On the other hand, the Congress MPs on the panel have prepared a long list of questions and points to back their claim that the auditor’s calculations were faulty and misleading. Their defence would stress that UPA II did not deviate from the policy that was framed in 1993 for allocation of coal blocks.
The Coal Ministry has already asked CIL, the Central Mine Planning & Design Institute Limited (CMPDIL) and the Coal Controller to prepare a report on the issues raised by the CAG and their part of the replies to be presented before the PAC.
The CAG report contains an executive summary and six chapters. Chapter 6, “Calculation and Recommendation,’’ contains suggestions for action by the Coal Minister, the Coal Controller and CIL. In other chapters, there are references to CMPDIL with reference to the drilling capacity and to CIL with reference to its production performance. Chapter 3 is related to coal production by CIL. Chapters 4 and 5 deal exclusively with allocation of coal blocks and production performance of captive coal blocks. “Since the issues are inter-related, it is requested that CIL, Coal Controller and CMPDIL give their comments/material to enable preparing of an action taken note (ATN) on the CAG report,’’ says a communication from the Director-Finance, Coal Ministry.
The Ministry is learnt to be ready with a five-pronged strategy to counter the CAG report on coal allocation. It is likely to advance arguments, countering the CAG’s calculation of the quantum of extractable reserves.

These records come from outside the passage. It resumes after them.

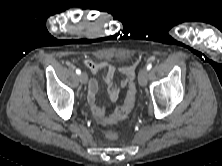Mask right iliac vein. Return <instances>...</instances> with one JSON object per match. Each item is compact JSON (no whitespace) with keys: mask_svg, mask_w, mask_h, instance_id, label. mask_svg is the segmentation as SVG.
I'll use <instances>...</instances> for the list:
<instances>
[{"mask_svg":"<svg viewBox=\"0 0 222 166\" xmlns=\"http://www.w3.org/2000/svg\"><path fill=\"white\" fill-rule=\"evenodd\" d=\"M79 80L82 84H86L87 83V80H88V76L86 73H81L80 76H79Z\"/></svg>","mask_w":222,"mask_h":166,"instance_id":"63e3f726","label":"right iliac vein"}]
</instances>
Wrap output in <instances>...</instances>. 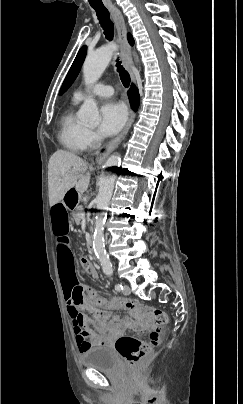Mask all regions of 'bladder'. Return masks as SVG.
I'll list each match as a JSON object with an SVG mask.
<instances>
[{
    "instance_id": "bladder-1",
    "label": "bladder",
    "mask_w": 243,
    "mask_h": 404,
    "mask_svg": "<svg viewBox=\"0 0 243 404\" xmlns=\"http://www.w3.org/2000/svg\"><path fill=\"white\" fill-rule=\"evenodd\" d=\"M80 362L86 368L108 374H115L120 369L115 353L105 346H94L86 349L80 355Z\"/></svg>"
}]
</instances>
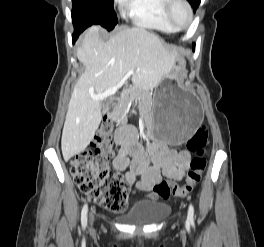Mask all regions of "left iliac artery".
<instances>
[{"label": "left iliac artery", "mask_w": 264, "mask_h": 247, "mask_svg": "<svg viewBox=\"0 0 264 247\" xmlns=\"http://www.w3.org/2000/svg\"><path fill=\"white\" fill-rule=\"evenodd\" d=\"M187 220L189 223L194 224V207L192 204L189 205Z\"/></svg>", "instance_id": "1"}]
</instances>
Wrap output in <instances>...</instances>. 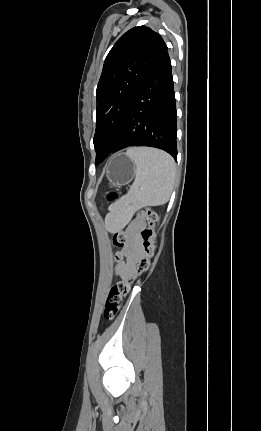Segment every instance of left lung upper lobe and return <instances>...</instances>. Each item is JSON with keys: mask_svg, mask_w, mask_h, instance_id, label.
<instances>
[{"mask_svg": "<svg viewBox=\"0 0 261 431\" xmlns=\"http://www.w3.org/2000/svg\"><path fill=\"white\" fill-rule=\"evenodd\" d=\"M166 51L158 33L138 26L127 31L108 53L96 91L95 164L110 154L136 93Z\"/></svg>", "mask_w": 261, "mask_h": 431, "instance_id": "5c2ea615", "label": "left lung upper lobe"}]
</instances>
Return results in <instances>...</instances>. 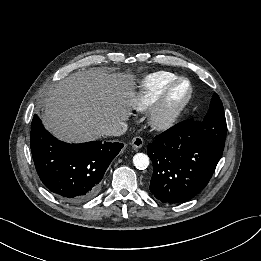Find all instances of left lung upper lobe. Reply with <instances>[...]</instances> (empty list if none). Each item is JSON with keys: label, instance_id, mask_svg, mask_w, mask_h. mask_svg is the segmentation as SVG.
<instances>
[{"label": "left lung upper lobe", "instance_id": "5c2ea615", "mask_svg": "<svg viewBox=\"0 0 261 261\" xmlns=\"http://www.w3.org/2000/svg\"><path fill=\"white\" fill-rule=\"evenodd\" d=\"M201 124L202 141L223 150L227 125L223 104L217 94L213 95L209 111Z\"/></svg>", "mask_w": 261, "mask_h": 261}]
</instances>
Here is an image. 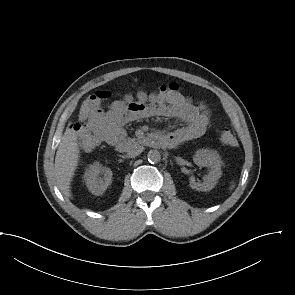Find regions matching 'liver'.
Returning <instances> with one entry per match:
<instances>
[{"mask_svg":"<svg viewBox=\"0 0 295 295\" xmlns=\"http://www.w3.org/2000/svg\"><path fill=\"white\" fill-rule=\"evenodd\" d=\"M80 150L75 132L67 128L59 144L55 157V175L57 186L62 194L71 196L70 185L77 168Z\"/></svg>","mask_w":295,"mask_h":295,"instance_id":"1","label":"liver"}]
</instances>
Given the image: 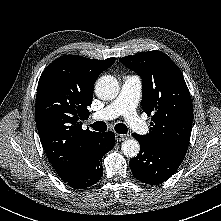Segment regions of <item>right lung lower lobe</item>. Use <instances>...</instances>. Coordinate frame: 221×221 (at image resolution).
<instances>
[{
    "label": "right lung lower lobe",
    "instance_id": "obj_1",
    "mask_svg": "<svg viewBox=\"0 0 221 221\" xmlns=\"http://www.w3.org/2000/svg\"><path fill=\"white\" fill-rule=\"evenodd\" d=\"M114 144L113 132L99 133L92 141L91 150L80 170L65 182L74 189H84L97 183L103 174L102 157L112 150Z\"/></svg>",
    "mask_w": 221,
    "mask_h": 221
}]
</instances>
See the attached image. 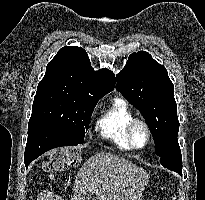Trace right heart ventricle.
<instances>
[{
  "instance_id": "e07e8e85",
  "label": "right heart ventricle",
  "mask_w": 205,
  "mask_h": 200,
  "mask_svg": "<svg viewBox=\"0 0 205 200\" xmlns=\"http://www.w3.org/2000/svg\"><path fill=\"white\" fill-rule=\"evenodd\" d=\"M135 116L122 97H114L102 111L97 121V129L104 139L109 140L122 150H131L126 137L128 124Z\"/></svg>"
}]
</instances>
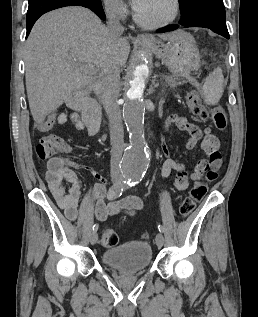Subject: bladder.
I'll return each instance as SVG.
<instances>
[{"label": "bladder", "mask_w": 258, "mask_h": 317, "mask_svg": "<svg viewBox=\"0 0 258 317\" xmlns=\"http://www.w3.org/2000/svg\"><path fill=\"white\" fill-rule=\"evenodd\" d=\"M152 259V248L146 241H130L107 249L102 254L105 265L127 272L146 269Z\"/></svg>", "instance_id": "1"}]
</instances>
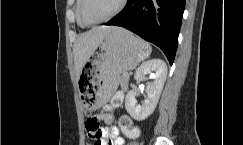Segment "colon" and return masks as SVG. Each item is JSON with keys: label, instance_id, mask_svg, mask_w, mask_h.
I'll use <instances>...</instances> for the list:
<instances>
[{"label": "colon", "instance_id": "1", "mask_svg": "<svg viewBox=\"0 0 243 145\" xmlns=\"http://www.w3.org/2000/svg\"><path fill=\"white\" fill-rule=\"evenodd\" d=\"M122 103V96L117 94L113 97L111 104L106 107L107 111L112 110L114 107L120 106ZM119 126L121 130L129 137L136 138L139 135V130L132 123V120L128 116H122L119 120ZM87 133L98 138L100 135L99 119L96 116H92L87 119L85 123Z\"/></svg>", "mask_w": 243, "mask_h": 145}]
</instances>
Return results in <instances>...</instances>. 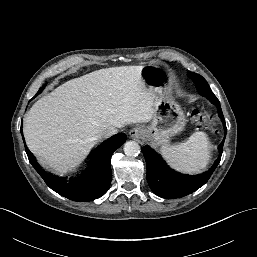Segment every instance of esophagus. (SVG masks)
Returning <instances> with one entry per match:
<instances>
[{
	"label": "esophagus",
	"mask_w": 257,
	"mask_h": 257,
	"mask_svg": "<svg viewBox=\"0 0 257 257\" xmlns=\"http://www.w3.org/2000/svg\"><path fill=\"white\" fill-rule=\"evenodd\" d=\"M130 137L139 143H143L145 139L144 131L141 127H134L129 132Z\"/></svg>",
	"instance_id": "obj_1"
}]
</instances>
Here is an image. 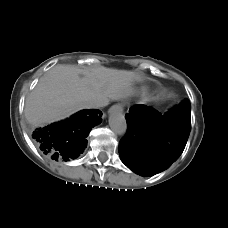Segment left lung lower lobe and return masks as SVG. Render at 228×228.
Masks as SVG:
<instances>
[{
    "instance_id": "1",
    "label": "left lung lower lobe",
    "mask_w": 228,
    "mask_h": 228,
    "mask_svg": "<svg viewBox=\"0 0 228 228\" xmlns=\"http://www.w3.org/2000/svg\"><path fill=\"white\" fill-rule=\"evenodd\" d=\"M127 134L119 143L122 162L142 176L168 168L183 152L191 130L188 99L161 115L145 105H135L126 115Z\"/></svg>"
}]
</instances>
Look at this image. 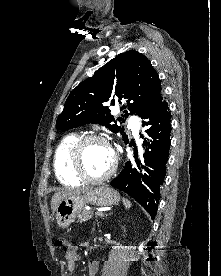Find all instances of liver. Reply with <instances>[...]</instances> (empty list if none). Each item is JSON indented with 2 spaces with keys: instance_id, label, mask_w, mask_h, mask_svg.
<instances>
[{
  "instance_id": "1",
  "label": "liver",
  "mask_w": 221,
  "mask_h": 276,
  "mask_svg": "<svg viewBox=\"0 0 221 276\" xmlns=\"http://www.w3.org/2000/svg\"><path fill=\"white\" fill-rule=\"evenodd\" d=\"M88 189H65L59 192H56L51 200V209L53 212L56 211L58 204L65 198L73 195H79L81 193L87 192Z\"/></svg>"
}]
</instances>
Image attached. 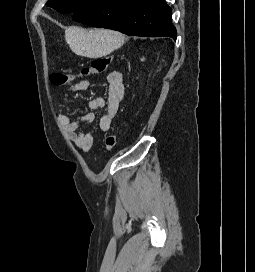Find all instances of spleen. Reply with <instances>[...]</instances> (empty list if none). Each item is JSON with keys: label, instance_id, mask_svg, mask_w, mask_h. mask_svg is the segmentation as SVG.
<instances>
[{"label": "spleen", "instance_id": "3e777b00", "mask_svg": "<svg viewBox=\"0 0 255 272\" xmlns=\"http://www.w3.org/2000/svg\"><path fill=\"white\" fill-rule=\"evenodd\" d=\"M65 39L74 53L90 58L108 55L124 44V36L119 32L77 26L65 30Z\"/></svg>", "mask_w": 255, "mask_h": 272}]
</instances>
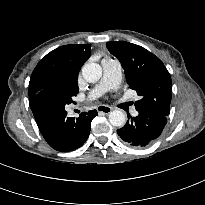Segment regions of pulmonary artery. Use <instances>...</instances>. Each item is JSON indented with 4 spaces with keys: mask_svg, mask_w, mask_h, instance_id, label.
I'll list each match as a JSON object with an SVG mask.
<instances>
[{
    "mask_svg": "<svg viewBox=\"0 0 205 205\" xmlns=\"http://www.w3.org/2000/svg\"><path fill=\"white\" fill-rule=\"evenodd\" d=\"M103 78L99 85L95 87L89 94L90 99H95L103 91L112 88L118 84L121 78V65L116 59H104L102 61ZM131 114L137 116V110H132Z\"/></svg>",
    "mask_w": 205,
    "mask_h": 205,
    "instance_id": "e3ab8cb5",
    "label": "pulmonary artery"
}]
</instances>
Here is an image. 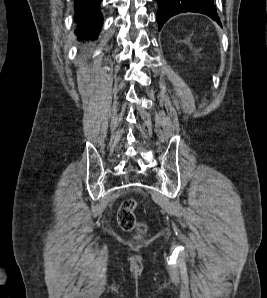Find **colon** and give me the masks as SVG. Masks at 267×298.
Here are the masks:
<instances>
[{
  "instance_id": "5ec220e1",
  "label": "colon",
  "mask_w": 267,
  "mask_h": 298,
  "mask_svg": "<svg viewBox=\"0 0 267 298\" xmlns=\"http://www.w3.org/2000/svg\"><path fill=\"white\" fill-rule=\"evenodd\" d=\"M137 207L138 203L135 199H128L120 206L117 221L123 231L141 233L145 231V225L136 218L135 211Z\"/></svg>"
}]
</instances>
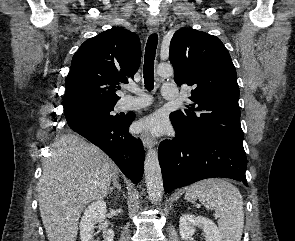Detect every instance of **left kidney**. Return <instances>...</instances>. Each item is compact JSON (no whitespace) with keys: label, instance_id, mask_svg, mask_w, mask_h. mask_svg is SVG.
Here are the masks:
<instances>
[{"label":"left kidney","instance_id":"left-kidney-1","mask_svg":"<svg viewBox=\"0 0 295 241\" xmlns=\"http://www.w3.org/2000/svg\"><path fill=\"white\" fill-rule=\"evenodd\" d=\"M196 227L206 234V241H223L216 224L203 216L183 214L179 221L180 236L183 240H192Z\"/></svg>","mask_w":295,"mask_h":241}]
</instances>
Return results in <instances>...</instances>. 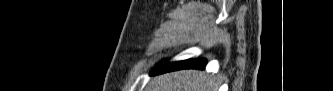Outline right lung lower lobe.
Listing matches in <instances>:
<instances>
[{
  "instance_id": "1",
  "label": "right lung lower lobe",
  "mask_w": 333,
  "mask_h": 91,
  "mask_svg": "<svg viewBox=\"0 0 333 91\" xmlns=\"http://www.w3.org/2000/svg\"><path fill=\"white\" fill-rule=\"evenodd\" d=\"M206 65V60L204 59H189L173 63H164L156 67L151 75H156L164 72L175 71L180 69H203Z\"/></svg>"
}]
</instances>
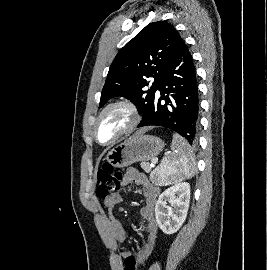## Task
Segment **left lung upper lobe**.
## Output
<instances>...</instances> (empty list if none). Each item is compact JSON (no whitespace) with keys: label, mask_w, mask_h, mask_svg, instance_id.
Wrapping results in <instances>:
<instances>
[{"label":"left lung upper lobe","mask_w":267,"mask_h":270,"mask_svg":"<svg viewBox=\"0 0 267 270\" xmlns=\"http://www.w3.org/2000/svg\"><path fill=\"white\" fill-rule=\"evenodd\" d=\"M181 41L179 33L166 21L153 22L143 28L113 60L99 107L115 96H122L131 100L144 116ZM149 77L154 81L148 82ZM148 85L150 89L144 90Z\"/></svg>","instance_id":"5c2ea615"}]
</instances>
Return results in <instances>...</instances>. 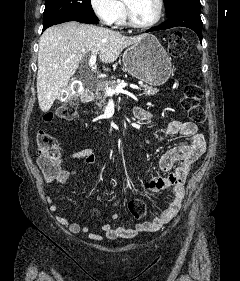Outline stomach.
<instances>
[{
  "label": "stomach",
  "mask_w": 240,
  "mask_h": 281,
  "mask_svg": "<svg viewBox=\"0 0 240 281\" xmlns=\"http://www.w3.org/2000/svg\"><path fill=\"white\" fill-rule=\"evenodd\" d=\"M122 61L128 73L154 86L164 84L172 72L171 59L153 35L126 49Z\"/></svg>",
  "instance_id": "stomach-1"
}]
</instances>
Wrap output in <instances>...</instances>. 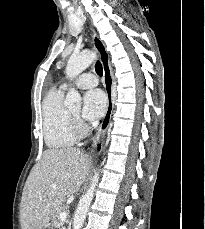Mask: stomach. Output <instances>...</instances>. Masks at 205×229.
Masks as SVG:
<instances>
[{
	"label": "stomach",
	"mask_w": 205,
	"mask_h": 229,
	"mask_svg": "<svg viewBox=\"0 0 205 229\" xmlns=\"http://www.w3.org/2000/svg\"><path fill=\"white\" fill-rule=\"evenodd\" d=\"M42 229H53V225L51 223H48L46 226H44Z\"/></svg>",
	"instance_id": "stomach-1"
}]
</instances>
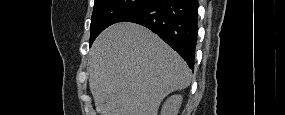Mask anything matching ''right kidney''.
Masks as SVG:
<instances>
[{"mask_svg":"<svg viewBox=\"0 0 285 115\" xmlns=\"http://www.w3.org/2000/svg\"><path fill=\"white\" fill-rule=\"evenodd\" d=\"M181 104V95L170 96L162 106L161 115H177Z\"/></svg>","mask_w":285,"mask_h":115,"instance_id":"1","label":"right kidney"}]
</instances>
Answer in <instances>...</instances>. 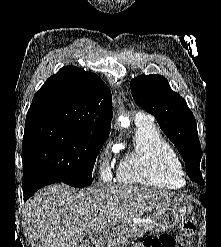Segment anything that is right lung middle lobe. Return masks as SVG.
<instances>
[{
  "label": "right lung middle lobe",
  "mask_w": 221,
  "mask_h": 247,
  "mask_svg": "<svg viewBox=\"0 0 221 247\" xmlns=\"http://www.w3.org/2000/svg\"><path fill=\"white\" fill-rule=\"evenodd\" d=\"M108 137L70 127L25 129L23 162L34 163L73 187L92 183L97 154Z\"/></svg>",
  "instance_id": "obj_1"
}]
</instances>
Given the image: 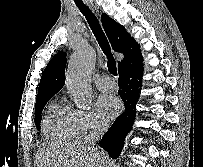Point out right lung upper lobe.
Returning a JSON list of instances; mask_svg holds the SVG:
<instances>
[{"label": "right lung upper lobe", "mask_w": 203, "mask_h": 167, "mask_svg": "<svg viewBox=\"0 0 203 167\" xmlns=\"http://www.w3.org/2000/svg\"><path fill=\"white\" fill-rule=\"evenodd\" d=\"M101 21L106 35L114 51L124 54L122 61L118 62V71L135 65L142 60L139 46L126 31V29L103 13ZM66 54L59 52L47 64L42 73L36 103L51 98L65 83Z\"/></svg>", "instance_id": "cb5924a9"}]
</instances>
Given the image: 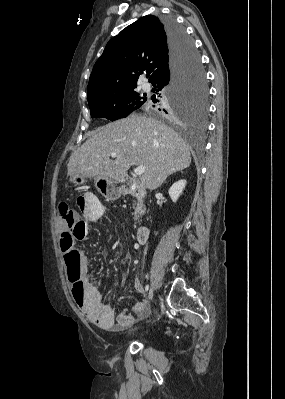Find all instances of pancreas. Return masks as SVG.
I'll return each mask as SVG.
<instances>
[{
	"label": "pancreas",
	"instance_id": "obj_1",
	"mask_svg": "<svg viewBox=\"0 0 285 399\" xmlns=\"http://www.w3.org/2000/svg\"><path fill=\"white\" fill-rule=\"evenodd\" d=\"M133 207H134V210H135L134 211V219L137 220V219H139V215H140V213L142 211L143 202L140 199H138L137 202L135 201V204L133 205Z\"/></svg>",
	"mask_w": 285,
	"mask_h": 399
}]
</instances>
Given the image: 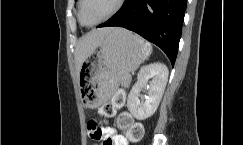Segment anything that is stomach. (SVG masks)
<instances>
[{
  "mask_svg": "<svg viewBox=\"0 0 243 145\" xmlns=\"http://www.w3.org/2000/svg\"><path fill=\"white\" fill-rule=\"evenodd\" d=\"M151 53V46L123 28L111 30L87 58L80 70V102L96 108L108 102L121 78L139 67Z\"/></svg>",
  "mask_w": 243,
  "mask_h": 145,
  "instance_id": "1",
  "label": "stomach"
}]
</instances>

Stating that the CAG computed financial gains based on the difference between average sale price and the cost incurred by CIL, the Ministry will argue that cost of production varies with different mines, that only difficult mines were allocated to private firms compared to CIL and that if private firms benefited, the government too benefited through various taxation measures. The Ministry is likely to state that under the new MMDR Bill the government will get more than 25 per cent of miners’ profits and the coal blocks given to private firms were only for specified end-uses.